→ **What to produce**
The listing is to be printed word for word, pictures omitted.

═══ Supplied material

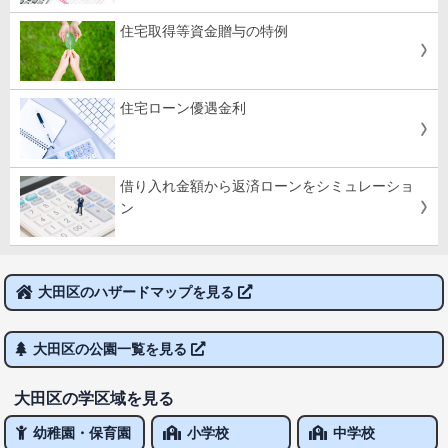
住宅取得等資金贈与の特例
住宅ローン優遇金利
借り入れ金額から返済ローンをシミュレーショ
ン
大田区のハザードマップを見る
大田区の公園一覧を見る
大田区の学区域を見る
幼稚園・保育園
小学校
中学校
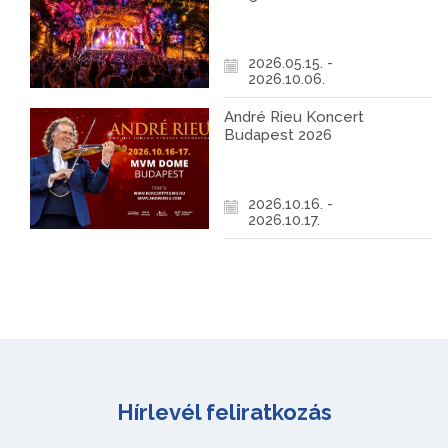
2026.05.15. -
2026.10.06.
André Rieu Koncert
Budapest 2026
2026.10.16. -
2026.10.17.
Hírlevél feliratkozás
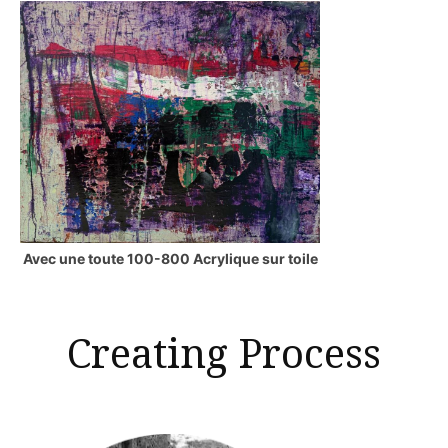
Avec une toute 100-800 Acrylique sur toile
Creating Process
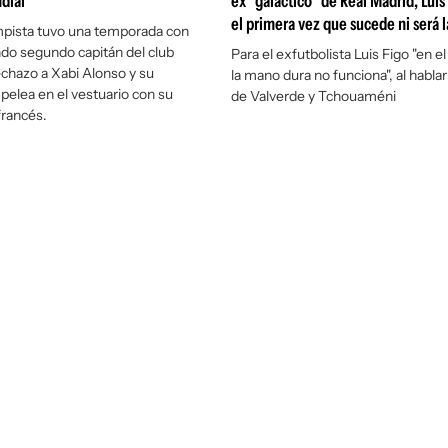
dial
ex "galáctico" de Real Madrid, Luis
el primera vez que sucede ni será l
mpista tuvo una temporada con
endo segundo capitán del club
Para el exfutbolista Luis Figo "en e
echazo a Xabi Alonso y su
la mano dura no funciona", al hablar
pelea en el vestuario con su
de Valverde y Tchouaméni
rancés.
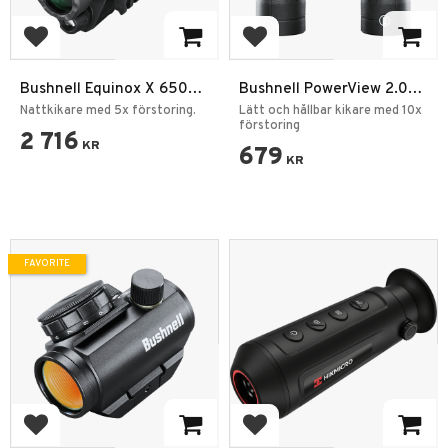
Add to favorites
Add to favorites
Bushnell Equinox X 650
Bushnell PowerView 2.0
Night Vision
10x25 Roof
Nattkikare med 5x förstoring.
Lätt och hållbar kikare med 10x
förstoring
2 716
KR
679
KR
FAVORITE
Add to favorites
Add to favorites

══════

→ **Response to the task**
住宅取得等資金贈与の特例
住宅ローン優遇金利
借り入れ金額から返済ローンをシミュレーショ
ン
大田区のハザードマップを見る
大田区の公園一覧を見る
大田区の学区域を見る
幼稚園・保育園
小学校
中学校
2026.05.15. -
2026.10.06.
André Rieu Koncert
Budapest 2026
2026.10.16. -
2026.10.17.
Hírlevél feliratkozás
Avec une toute 100-800 Acrylique sur toile
Creating Process
dial
ex "galáctico" de Real Madrid, Luis
el primera vez que sucede ni será l
mpista tuvo una temporada con
endo segundo capitán del club
Para el exfutbolista Luis Figo "en e
echazo a Xabi Alonso y su
la mano dura no funciona", al hablar
pelea en el vestuario con su
de Valverde y Tchouaméni
rancés.
Add to favorites
Add to favorites
Bushnell Equinox X 650
Bushnell PowerView 2.0
Night Vision
10x25 Roof
Nattkikare med 5x förstoring.
Lätt och hållbar kikare med 10x
förstoring
2 716
KR
679
KR
FAVORITE
Add to favorites
Add to favorites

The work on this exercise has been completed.